▶ **TASK DETAILS**: Copy exactly the lines from the beginning of the data down to and including the line holding "网站首页 (47, 178)", without any pictures.

▶ **DATA SUPPLIED**:
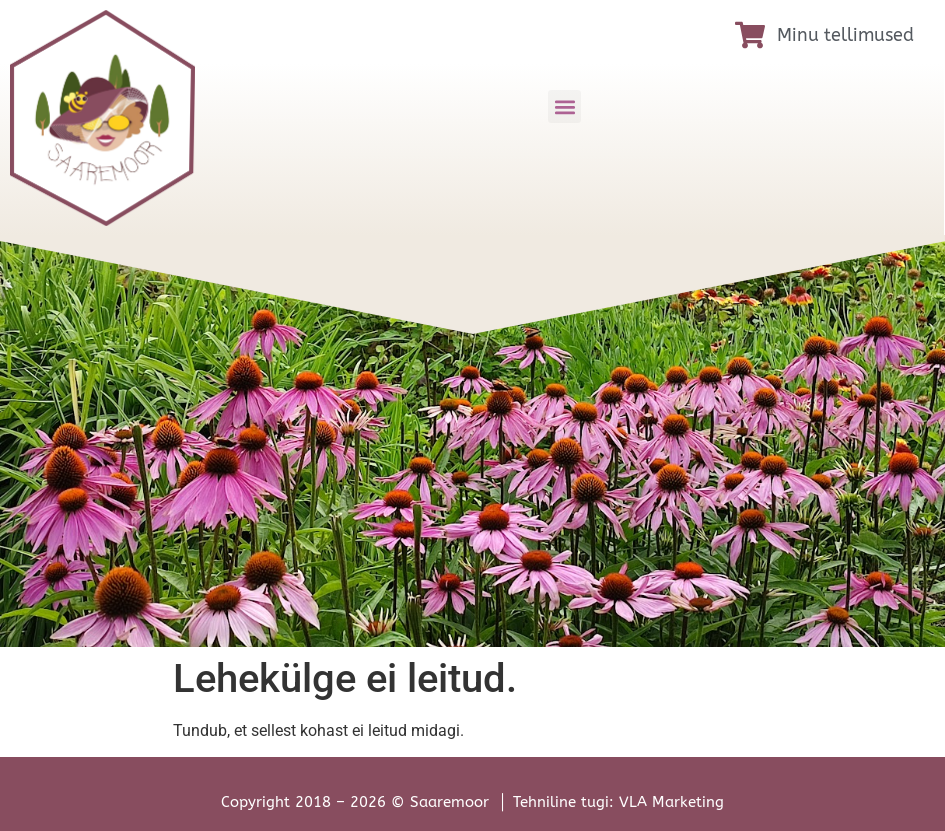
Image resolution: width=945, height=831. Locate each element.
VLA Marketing (671, 802)
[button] (564, 106)
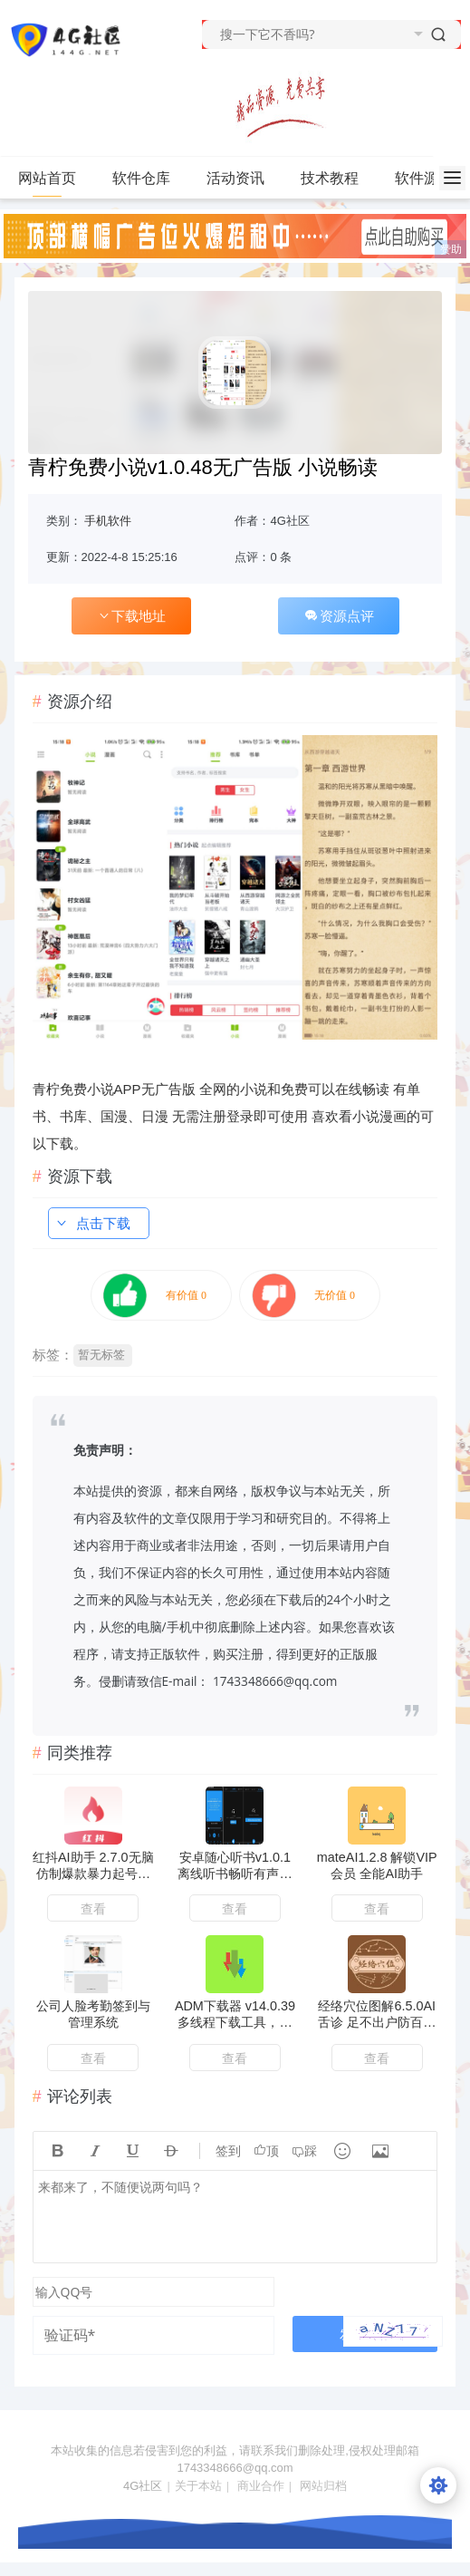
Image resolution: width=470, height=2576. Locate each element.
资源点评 (338, 616)
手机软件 (107, 521)
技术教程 (337, 178)
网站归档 (323, 2486)
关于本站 (198, 2486)
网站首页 (47, 178)
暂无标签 (101, 1354)
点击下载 (92, 1223)
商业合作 (260, 2486)
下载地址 (131, 616)
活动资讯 (243, 178)
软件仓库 (149, 178)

▶ **ANSWER TO THIS PROBLEM**:
Image resolution: width=945, height=831. Locate each element.
VLA Marketing (671, 802)
[button] (564, 106)
Image resolution: width=470, height=2576. Locate each element.
资源点评 (338, 616)
手机软件 (107, 521)
技术教程 (337, 178)
网站归档 (323, 2486)
关于本站 (198, 2486)
网站首页 (47, 178)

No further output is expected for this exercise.